Cumulative sums with data.table and multiple by conditions [duplicate] - r

I have a data set that looks like this
id name year job job2
1 Jane 1980 Worker 0
1 Jane 1981 Manager 1
1 Jane 1982 Manager 1
1 Jane 1983 Manager 1
1 Jane 1984 Manager 1
1 Jane 1985 Manager 1
1 Jane 1986 Boss 0
1 Jane 1987 Boss 0
2 Bob 1985 Worker 0
2 Bob 1986 Worker 0
2 Bob 1987 Manager 1
2 Bob 1988 Boss 0
2 Bob 1989 Boss 0
2 Bob 1990 Boss 0
2 Bob 1991 Boss 0
2 Bob 1992 Boss 0
Here, job2 denotes a dummy variable indicating whether a person was a Manager during that year or not. I want to do two things to this data set: first, I only want to preserve the row when the person became Boss for the first time.

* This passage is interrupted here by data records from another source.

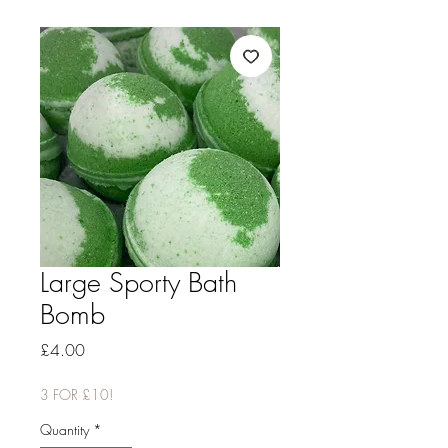
Large Sporty Bath
Bomb
Price
£4.00
3 FOR £10!
Quantity
*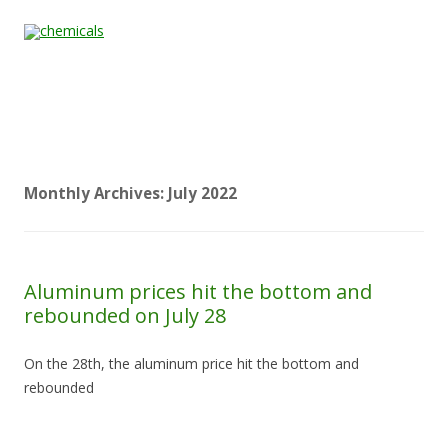
Skip to content
Home
All
About
Contact
Quality &
News
Products
Us
Us
Certification
Monthly Archives:
July 2022
Aluminum prices hit the bottom and
rebounded on July 28
On the 28th, the aluminum price hit the bottom and
rebounded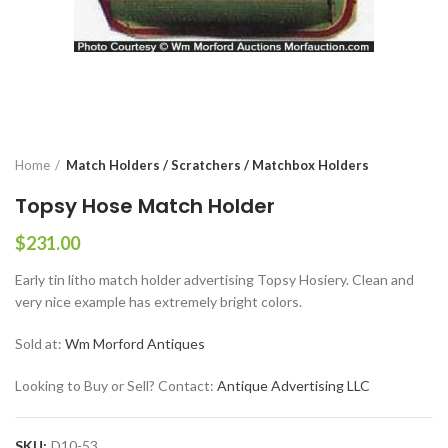
Home
Match Holders / Scratchers / Matchbox Holders
Topsy Hose Match Holder
$
231.00
Early tin litho match holder advertising Topsy Hosiery. Clean and
very nice example has extremely bright colors.
Sold at:
Wm Morford Antiques
Looking to Buy or Sell? Contact:
Antique Advertising LLC
SKU:
D10-53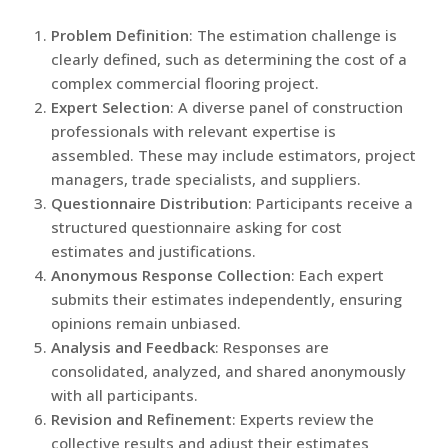
Problem Definition
: The estimation challenge is
clearly defined, such as determining the cost of a
complex commercial flooring project.
Expert Selection
: A diverse panel of construction
professionals with relevant expertise is
assembled. These may include estimators, project
managers, trade specialists, and suppliers.
Questionnaire Distribution
: Participants receive a
structured questionnaire asking for cost
estimates and justifications.
Anonymous Response Collection
: Each expert
submits their estimates independently, ensuring
opinions remain unbiased.
Analysis and Feedback
: Responses are
consolidated, analyzed, and shared anonymously
with all participants.
Revision and Refinement
: Experts review the
collective results and adjust their estimates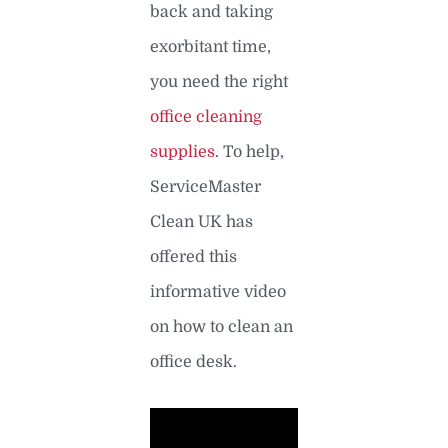
back and taking
exorbitant time,
you need the right
office cleaning
supplies
. To help,
ServiceMaster
Clean UK has
offered this
informative video
on how to clean an
office desk.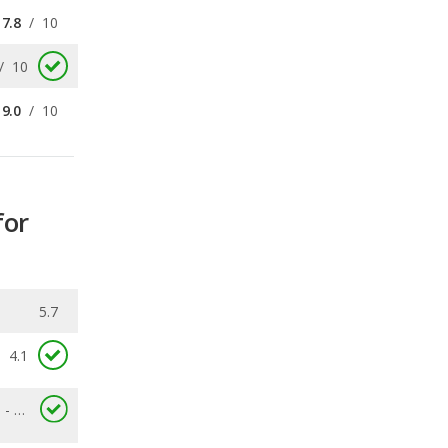
9.0
/
10
for
5.7
4.1
2.6 - 8.7
0.253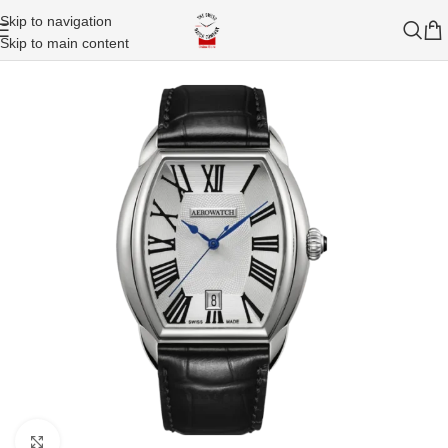
Skip to navigation
Skip to main content
Click to enlarge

Second, I would like to see cumulative years a person worked as a Manager and store this information in the variable cumu_job2. Thus I would like to have:
id name year job job2 cumu_job2
1 Jane 1980 Worker 0 0
1 Jane 1981 Manager 1 1
1 Jane 1982 Manager 1 2
1 Jane 1983 Manager 1 3
1 Jane 1984 Manager 1 4
1 Jane 1985 Manager 1 5
1 Jane 1986 Boss 0 0
2 Bob 1985 Worker 0 0
2 Bob 1986 Worker 0 0
2 Bob 1987 Manager 1 1
2 Bob 1988 Boss 0 0
I have changed my examples and included the Worker position because this reflects more what I want to do with the original data set. The answers in this thread only works when there are only Managers and Boss in the data set - so any suggestions for making this work would be great. I'll be very much grateful!!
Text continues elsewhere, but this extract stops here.